▶ **Your goal**: A faithful retyping of every entry below is wanted, with images left out.

[Extracted information]

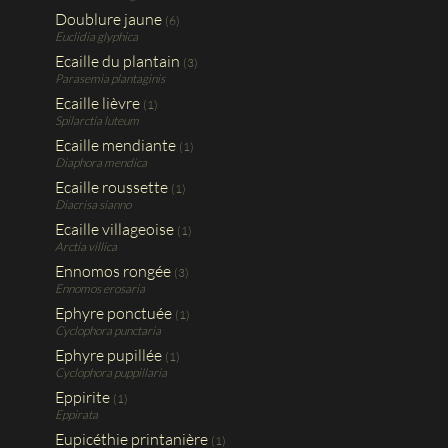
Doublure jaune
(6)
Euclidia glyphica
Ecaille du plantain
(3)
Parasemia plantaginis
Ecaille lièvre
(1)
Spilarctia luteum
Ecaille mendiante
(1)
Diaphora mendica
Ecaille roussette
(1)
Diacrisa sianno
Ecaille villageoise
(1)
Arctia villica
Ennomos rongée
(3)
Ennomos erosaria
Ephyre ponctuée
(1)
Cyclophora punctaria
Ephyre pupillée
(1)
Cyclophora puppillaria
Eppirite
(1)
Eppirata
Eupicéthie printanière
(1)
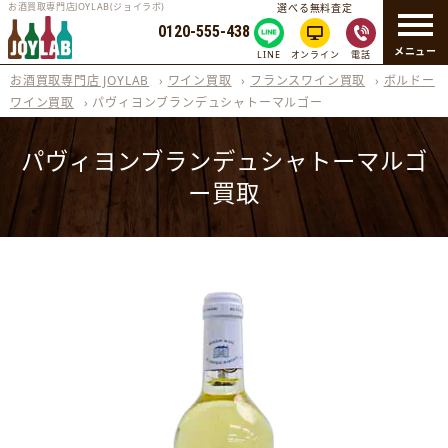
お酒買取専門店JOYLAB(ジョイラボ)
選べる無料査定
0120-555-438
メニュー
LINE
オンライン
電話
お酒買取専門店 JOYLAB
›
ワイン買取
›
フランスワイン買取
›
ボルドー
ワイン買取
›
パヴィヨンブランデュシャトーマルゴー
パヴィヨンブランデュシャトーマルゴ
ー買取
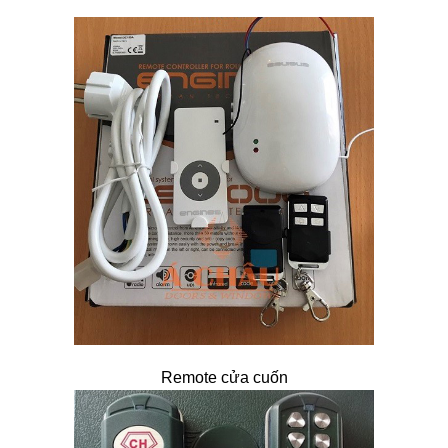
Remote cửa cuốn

[/Extracted information]

▶ **Exercise answer**:
Doublure jaune
(6)
Euclidia glyphica
Ecaille du plantain
(3)
Parasemia plantaginis
Ecaille lièvre
(1)
Spilarctia luteum
Ecaille mendiante
(1)
Diaphora mendica
Ecaille roussette
(1)
Diacrisa sianno
Ecaille villageoise
(1)
Arctia villica
Ennomos rongée
(3)
Ennomos erosaria
Ephyre ponctuée
(1)
Cyclophora punctaria
Ephyre pupillée
(1)
Cyclophora puppillaria
Eppirite
(1)
Eppirata
Eupicéthie printanière
(1)
お酒買取専門店JOYLAB(ジョイラボ)
選べる無料査定
0120-555-438
メニュー
LINE
オンライン
電話
お酒買取専門店 JOYLAB
›
ワイン買取
›
フランスワイン買取
›
ボルドー
ワイン買取
›
パヴィヨンブランデュシャトーマルゴー
パヴィヨンブランデュシャトーマルゴ
ー買取
Remote cửa cuốn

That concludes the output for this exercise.